Screening respiratory samples for detection of human rhinoviruses (HRVs) and enteroviruses: comprehensive VP4-VP2 typing reveals high incidence and genetic diversity of HRV species C.

Rhinovirus infections are the most common cause of viral illness in humans, and there is increasing evidence of their etiological role in severe acute respiratory tract infections (ARTIs). Human rhinoviruses (HRVs) are classified into two species, species A and B, which contain over 100 serotypes, and a recently discovered genetically heterogeneous third species (HRV species C). To investigate their diversity and population turnover, screening for the detection and the genetic characterization of HRV variants in diagnostic respiratory samples was performed by using nested primers for the efficient amplification of the VP4-VP2 region of HRV (and enterovirus) species and serotype identification. HRV species A, B, and C variants were detected in 14%, 1.8%, and 6.8%, respectively, of 456 diagnostic respiratory samples from 345 subjects (6 samples also contained enteroviruses), predominantly among children under age 10 years. HRV species A and B variants were remarkably heterogeneous, with 22 and 6 different serotypes, respectively, detected among 73 positive samples. Similarly, by using a pairwise distance threshold of 0.1, species C variants occurring worldwide were provisionally assigned to 47 different types, of which 15 were present among samples from Edinburgh, United Kingdom. There was a rapid turnover of variants, with only 5 of 43 serotypes detected during both sampling periods. By using divergence thresholds and phylogenetic analysis, several species A and C variants could provisionally be assigned to new types. An initial investigation of the clinical differences between rhinovirus species found HRV species C to be nearly twice as frequently associated with ARTIs than other rhinovirus species, which matches the frequencies of detection of respiratory syncytial virus. The study demonstrates the extraordinary genetic diversity of HRVs, their rapid population turnover, and their extensive involvement in childhood respiratory disease.

Direct identification of human enterovirus serotypes in cerebrospinal fluid by amplification and sequencing of the VP1 region.

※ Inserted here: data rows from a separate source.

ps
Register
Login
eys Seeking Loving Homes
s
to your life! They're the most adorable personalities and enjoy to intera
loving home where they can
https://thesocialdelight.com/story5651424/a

BACKGROUND: Human enteroviruses (HEV) are a major cause of meningitis and other neurological disease. Identification of HEV serotypes in clinical cases is important for monitoring emergence of more pathogenic variants, epidemiological surveillance and investigating sources of infection. Serotype identification is currently problematic following the widespread adoption of polymerase chain reaction (PCR)-based methods for HEV detection in place of virus culture. OBJECTIVES: To develop a reliable, sensitive method to identify species A and B serotypes directly from cerebrospinal fluid (CSF) specimens. STUDY DESIGN: A nested-PCR was used to amplify VP1 region sequences of HEV species A and B, that enabled unambiguous serotype identification by comparison with reference strains. RESULTS: 62 from 64 diagnostic CSF samples collected over a 19-month study period were successfully amplified (97% sensitivity), compared with 9/22 (41%) identified by virus culture of co-referred faecal and throat swab samples. Among these, 60 samples contained species B and 2 samples contained species A serotypes (coxsackievirus A6 and enterovirus 71) were identified. Rapid changes in serotype frequencies and diversity were observed; echovirus (E) type 9 infections predominated in early 2007, to be replaced by E30 later in the year and followed by a diverse range of eight different species B serotypes in 2008. CONCLUSIONS: The availability of a simple and rapid method for identification of serotypes and individual HEV strains or clusters directly from CSF will be of substantial value in surveillance, understanding more about serotype-associated differences in disease and monitoring the global spread of pathogenic variants such as enterovirus 71.